Le Soir : Quelles sont les grandes différences entre ce rapport et celui de 2001 ?
Jean-Pascal van Ypersele : Il n’y a pas énormément de différences. Lors de des auditions au parlement flamand et au Sénat fédéral, j’ai commencé avec des dias et des graphiques qui auraient pu se trouver dans le dernier rapport. Ils n’y auraient vu que du feu. J’ai également diffusé un extrait du rapport d’une commission du Bundestag de 1988 sur la protection de l’atmosphère et qui donnait des chiffres sur l’évolution de la température d’ici 2100. Il n’était pas très différent de ceux que nous produisons actuellement et évoquait l’urgence de réduire émission de plus de 50%, de la nécessité d’une vision à long terme,… On savait l’essentiel il y a 20 ans, pour ne pas dire 30. Le cœur du problème était déjà là, pour ceux qui voulaient bien en prendre connaissance.
Le Soir : Le rapport évoque des progrès importants dans la mesure de l’impact des activités humaines sur les écosystèmes ces 50 dernières années…
Jean-Pascal van Ypersele : En 2001, nous affirmions l’existence d’un changement perceptible. Cette fois-ci on va plus loin. Nous parlons de la composante anthropique perceptible de ces changements. La base scientifique est nettement plus solide que dans le rapport de 2001 sur cette question. Mais, bon, ce n’est utile que pour ceux qui avait besoin de la dernière preuve pour y croire
L’évidence est plus précise, plus largement disponible et dispose d’une couverture géographique plus vaste. Un chapitre entier, le 19, porte sur la question de l’article 2 de la convention sur les changements climatiques qui évoque L’objectif ultime de stabiliser les émission de gaz à effet de serre de manière à éviter toute perturbation anthropique dangereuse du système climatique. Pour que le système de production alimentaire ne soit pas menacé, que les écosystèmes puissent s’adapter naturellement à ces changements et que le développement économique puisse se poursuivre de manière durable.
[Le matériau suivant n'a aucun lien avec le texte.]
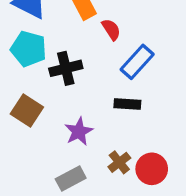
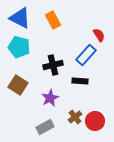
red semicircle: (111, 29) -> (99, 35), moved
black cross: (66, 68) -> (53, 65), moved

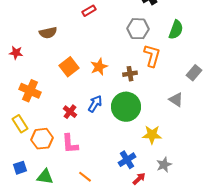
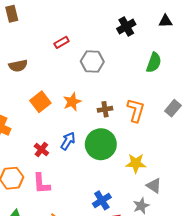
gray hexagon: (138, 29) -> (92, 62), moved
orange L-shape: (152, 56) -> (136, 110), moved
gray triangle: (176, 100) -> (154, 186), moved
yellow star: (152, 135) -> (136, 163), moved

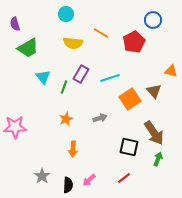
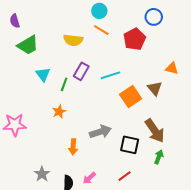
cyan circle: (66, 14) -> (99, 11), moved
gray arrow: (100, 118) -> (100, 132), moved, size x1.5
orange star: (66, 119) -> (59, 112), moved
Le Soir : Mais le terme dangereux… est subjectif
Jean-Pascal van Ypersele : Une des tâches demandées au groupe II du Giec est une interprétation. Il y a donc un chapitre sur les éléments scientifiques que les chercheurs peuvent mettre sur la table pour aider les décideurs à prendre position sur le caractère dangereux ou non de tel ou tel niveau de températures, de concentration de gaz à effet de serre, etc. Je pense que cela pourra aider dans les années qui viennent pour les négociations sur les évolutions du climat. Par ailleurs, dans un autre chapitre nouveau, on essaie d’intégrer les questions d’adaptation et de prévention. Quels sont liens entre les politiques de réduction d’émission et les politiques d’adaptation
Le Soir : Doit-il y avoir une priorité à ce niveau ?
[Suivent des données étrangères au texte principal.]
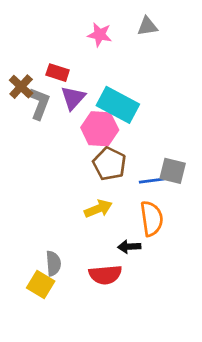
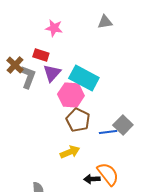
pink star: (100, 35) -> (54, 28), moved
gray square: (173, 171) -> (123, 125), turned 30
orange semicircle: (152, 219) -> (108, 174), moved, turned -30

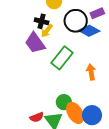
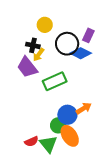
purple rectangle: (97, 13) -> (88, 35), turned -40
green rectangle: (62, 58) -> (55, 81), turned 30
orange arrow: (91, 72) -> (84, 108), moved, turned 70
blue circle: (92, 115) -> (67, 115), moved

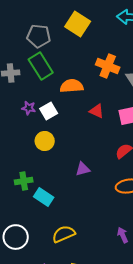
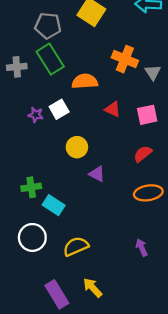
purple star: (29, 108) -> (36, 115), moved
yellow circle: (45, 141) -> (77, 147), moved
purple triangle: (83, 169) -> (97, 174), turned 42
white circle: (16, 237) -> (32, 237), moved

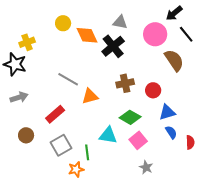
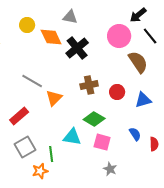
gray triangle: (120, 22) -> (70, 17), moved
orange triangle: (90, 96) -> (54, 98), turned -30
blue triangle: (167, 112) -> (143, 100), moved
pink square: (138, 140) -> (102, 142), turned -36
Jean-Pascal van Ypersele : Les deux sont nécessaires. Anciennement, on n’abordait pas ces questions ensemble. Ici, nous faisons l’intégration des deux, sur les liens et les limites entre adaptation et prévention.
Un exemple : on peut très bien se protéger dans les pays développés contre une montée des mers de cinquante centimètres, mais cinq mètres, c’est autre chose. Economiquement d’abord, puis d’un point de vue de la population. Qui voudrait habiter derrière un mur haut de cinq mètres qui contient une mer ou un océan ? Les Hollandais on travaillé sur cette question. La réponse est non. Dans un tel cas, on ne peut qu’envisager l’abandon du territoire.
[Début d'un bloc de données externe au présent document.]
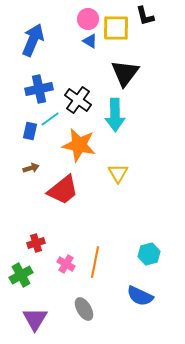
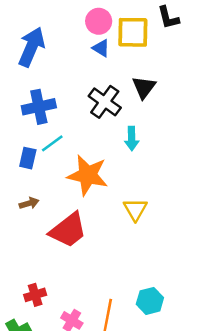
black triangle: (125, 73) -> (144, 87), size x0.7
black cross: (78, 100) -> (105, 102), moved
cyan arrow: (115, 115) -> (132, 139), size x0.6
cyan hexagon: (149, 254) -> (150, 301), moved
Le Soir : A quels changements faut-il s’attendre en Belgique ou en Europe ?
Jean-Pascal van Ypersele : Ce qu’on a écrit il y a trois ans pour Greenpeace est toujours d’actualité. C’est à dire : Pour les températures : des augmentations un peu au dessus de la moyenne globale. Pour les pluies : davantage de précipitations en hiver (+ 20 à 25% en moyenne). Mais moins de pluies en été (entre 0 et moins 50% de précipitations).
Le Soir : Le Giec constate que l’augmentation des concentrations de CO2 aura un impact positif sur les rendements de l’agriculture dans le Nord de l’Europe…
Jean-Pascal van Ypersele : Oui mais jusqu’à un certain taux d’augmentation des concentrations de CO2, ensuite la qualité risque ensuite de chuter. Mais bien sûr, pour l’agriculture, il faut aussi tenir compte des événements extrêmes. Il y a, à ce propos, beaucoup de discussions entre les experts.
Le Soir : L’accès à l’eau ne devrait pas être menacé en Belgique. Ce qui n’est pas le cas de nombreux pays….
Jean-Pascal van Ypersele : L’immense majorité des glaciers recule à cause des changements climatiques. Mais dans les régions où ils sont les réservoirs d’eau pour des villes entières se trouvant en contrebas, dans le voisinage, il n’y aura plus d’eau… sauf quand il pleut. Cela change tout. C’est dramatique. C’est le cas en Europe, dans les Andes, au Népal…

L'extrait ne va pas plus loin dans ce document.